Joseph Pellegrini Jr. (born August 9, 1956) is an American former professional football player who was a defensive tackle for the New York Jets of the National Football League (NFL). He played college football for the Idaho Vandals.

==Early life==
Joseph Pellegrini Jr. was born on August 9, 1956, in Aberdeen, Washington. He attended Hoquiam High School in Hoquiam, Washington.

==College career==
Pellegrini enrolled at the University of Idaho to play college football for the Vandals. He was an offensive lineman in 1974 and a defensive tackle from 1975 to 1977. He became a starter in college after the player ahead of him on the depth chart suffered an illness and lost 17 pounds during one practice. Pellegrini suffered a season-ending knee injury on October 2, 1976. As a senior in 1977, he posted 74 tackles and 16 sacks, earning second-team All-Big Sky Conference honors. He had three sacks in one game during the 1977 season. At the conclusion of his college career, Pellegrini was invited to play in the East–West Shrine Game.

==Professional career==
Pellegrini signed with the Oakland Raiders after going undrafted in the 1978 NFL draft. He was waived on August 17, 1978, after the second preseason game.

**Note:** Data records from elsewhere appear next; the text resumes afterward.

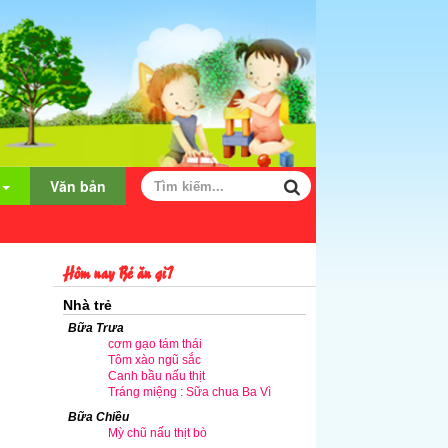
Văn bản
Hôm nay Bé ăn gì?
Nhà trẻ
Bữa Trưa
cơm gạo tám thái
Tôm xào ngũ sắc
Canh bầu nấu thịt
Tráng miệng : Sữa chua Ba Vì
Bữa Chiều
Mỳ chũ nấu thịt bò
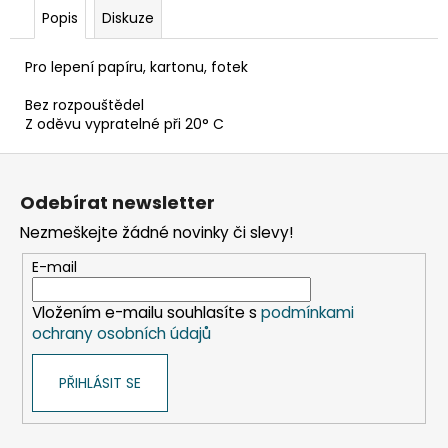
č
Popis
Diskuze
u
j
e
Pro lepení papíru, kartonu, fotek
m
Bez rozpouštědel
e
Z oděvu vypratelné při 20° C
Z
ETIKETA,
á
70X37
Odebírat newsletter
MM,
p
240
Nezmeškejte žádné novinky či slevy!
a
KS/
BAL.
t
E-mail
59
í
Kč
Vložením e-mailu souhlasíte s
podmínkami
ochrany osobních údajů
PŘIHLÁSIT SE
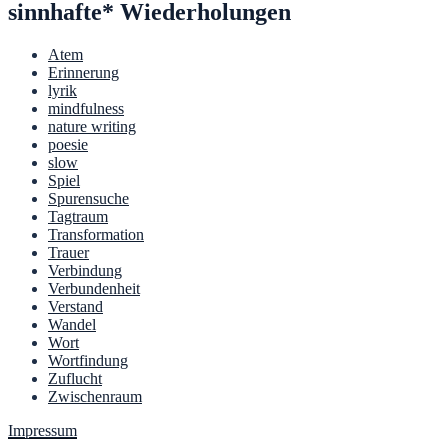
sinnhafte* Wiederholungen
Atem
Erinnerung
lyrik
mindfulness
nature writing
poesie
slow
Spiel
Spurensuche
Tagtraum
Transformation
Trauer
Verbindung
Verbundenheit
Verstand
Wandel
Wort
Wortfindung
Zuflucht
Zwischenraum
Impressum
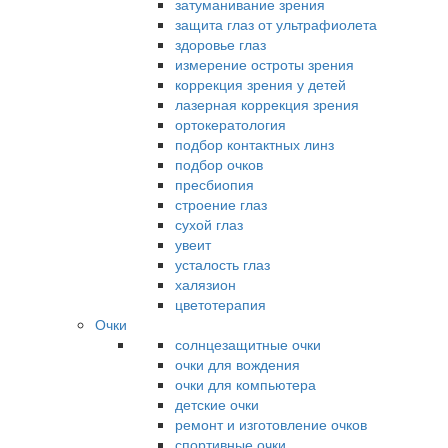
затуманивание зрения
защита глаз от ультрафиолета
здоровье глаз
измерение остроты зрения
коррекция зрения у детей
лазерная коррекция зрения
ортокератология
подбор контактных линз
подбор очков
пресбиопия
строение глаз
сухой глаз
увеит
усталость глаз
халязион
цветотерапия
Очки
солнцезащитные очки
очки для вождения
очки для компьютера
детские очки
ремонт и изготовление очков
спортивные очки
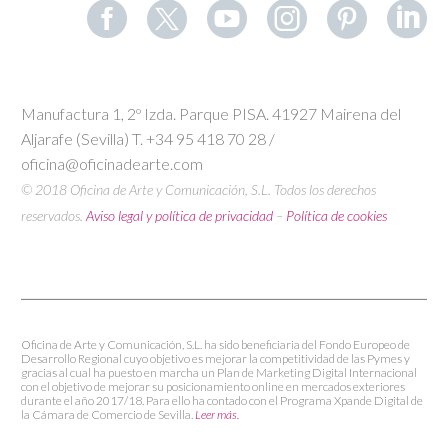
Manufactura 1, 2º Izda. Parque PISA. 41927 Mairena del
Aljarafe (Sevilla) T. +34 95 418 70 28 /
oficina@oficinadearte.com
© 2018 Oficina de Arte y Comunicación, S.L. Todos los derechos
reservados.
Aviso legal y política de privacidad
–
Política de cookies
Oficina de Arte y Comunicación, S.L. ha sido beneficiaria del Fondo Europeo de
Desarrollo Regional cuyo objetivo es mejorar la competitividad de las Pymes y
gracias al cual ha puesto en marcha un Plan de Marketing Digital Internacional
con el objetivo de mejorar su posicionamiento online en mercados exteriores
durante el año 2017/18. Para ello ha contado con el Programa Xpande Digital de
la Cámara de Comercio de Sevilla.
Leer más.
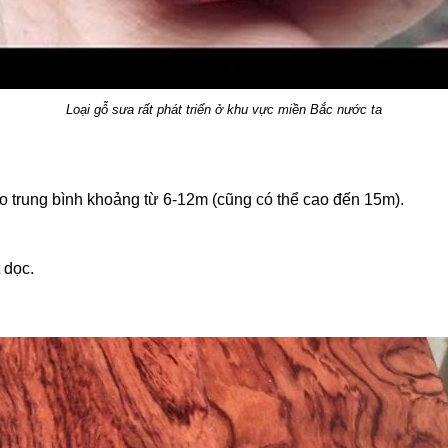
Loại gỗ sưa rất phát triển ở khu vực miền Bắc nước ta
ao trung bình khoảng từ 6-12m (cũng có thể cao đến 15m).
 dọc.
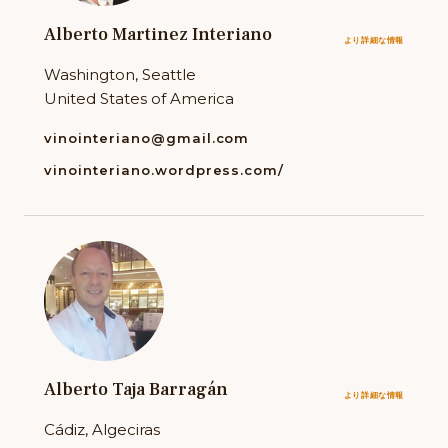
Alberto Martinez Interiano
より詳細な情報
Washington, Seattle
United States of America
vinointeriano@gmail.com
vinointeriano.wordpress.com/
Alberto Taja Barragán
より詳細な情報
Cádiz, Algeciras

Pellegrini was claimed off waivers by the New York Jets on August 18, 1978. He made the Jets' regular season roster. He played in nine games, starting one, for the Jets during the 1978 season, recording one sack, one forced fumble, and one fumble recovery. Pellegrini was slated to be a backup in 1979 but started the preseason opener after Gregg Robinson and Marshall Harris left the team and Abdul Salaam suffered an ankle injury. Pellegrini started four games for the Jets during the 1979 regular season before being released on October 2, 1979.

By 1981, Pellegrini was working at First National Bank in Boise, Idaho. He was reportedly offered a contract by the Tampa Bay Buccaneers but turned it down. In August 1981, The Idaho Statesman reported that Pellegrini had been moved from defensive tackle to center and placed on injured reserve by the Jets. However, Pellegrini called the Statesman and told them that there was a different Joe Pellegrini now playing for the Jets.